THE PROBLEM
Copy out every line of the data where the word "Enter" is found.

PROVIDED DATA
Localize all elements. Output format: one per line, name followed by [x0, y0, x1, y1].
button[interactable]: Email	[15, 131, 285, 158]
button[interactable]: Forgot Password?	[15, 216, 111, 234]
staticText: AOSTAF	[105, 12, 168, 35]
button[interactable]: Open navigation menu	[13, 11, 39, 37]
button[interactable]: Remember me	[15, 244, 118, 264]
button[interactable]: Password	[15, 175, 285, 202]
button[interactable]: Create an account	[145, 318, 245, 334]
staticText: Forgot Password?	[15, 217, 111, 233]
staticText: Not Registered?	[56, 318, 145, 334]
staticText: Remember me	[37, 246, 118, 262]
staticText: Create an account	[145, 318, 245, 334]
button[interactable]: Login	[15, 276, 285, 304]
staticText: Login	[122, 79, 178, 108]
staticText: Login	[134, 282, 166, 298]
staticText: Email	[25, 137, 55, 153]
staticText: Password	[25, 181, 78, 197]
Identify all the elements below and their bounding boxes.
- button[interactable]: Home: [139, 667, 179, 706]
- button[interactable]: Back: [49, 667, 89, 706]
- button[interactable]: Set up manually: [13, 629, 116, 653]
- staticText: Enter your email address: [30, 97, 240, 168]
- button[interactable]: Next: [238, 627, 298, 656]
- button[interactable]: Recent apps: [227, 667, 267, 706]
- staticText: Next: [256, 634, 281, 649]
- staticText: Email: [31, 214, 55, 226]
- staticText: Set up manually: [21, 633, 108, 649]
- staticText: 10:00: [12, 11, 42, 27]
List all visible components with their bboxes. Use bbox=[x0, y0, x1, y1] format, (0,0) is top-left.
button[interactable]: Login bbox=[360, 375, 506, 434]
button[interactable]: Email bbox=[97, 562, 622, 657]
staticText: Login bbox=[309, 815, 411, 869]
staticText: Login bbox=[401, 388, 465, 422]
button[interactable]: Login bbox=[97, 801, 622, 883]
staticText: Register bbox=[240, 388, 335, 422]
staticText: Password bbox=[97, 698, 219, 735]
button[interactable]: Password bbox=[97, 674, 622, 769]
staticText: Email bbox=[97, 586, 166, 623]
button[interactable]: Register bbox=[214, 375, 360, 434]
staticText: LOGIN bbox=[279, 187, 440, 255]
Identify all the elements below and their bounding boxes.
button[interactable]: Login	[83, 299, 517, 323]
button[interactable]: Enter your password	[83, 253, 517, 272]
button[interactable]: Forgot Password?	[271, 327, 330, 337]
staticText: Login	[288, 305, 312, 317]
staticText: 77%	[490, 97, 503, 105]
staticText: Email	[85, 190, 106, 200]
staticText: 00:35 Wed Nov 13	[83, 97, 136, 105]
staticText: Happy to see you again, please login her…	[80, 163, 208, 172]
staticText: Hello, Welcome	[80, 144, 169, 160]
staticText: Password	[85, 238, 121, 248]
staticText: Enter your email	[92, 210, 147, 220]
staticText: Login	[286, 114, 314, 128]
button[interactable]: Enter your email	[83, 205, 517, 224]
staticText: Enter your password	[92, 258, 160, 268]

EXERCISE OUTPUT
- staticText: Enter your email address: [30, 97, 240, 168]
button[interactable]: Enter your password	[83, 253, 517, 272]
staticText: Enter your email	[92, 210, 147, 220]
button[interactable]: Enter your email	[83, 205, 517, 224]
staticText: Enter your password	[92, 258, 160, 268]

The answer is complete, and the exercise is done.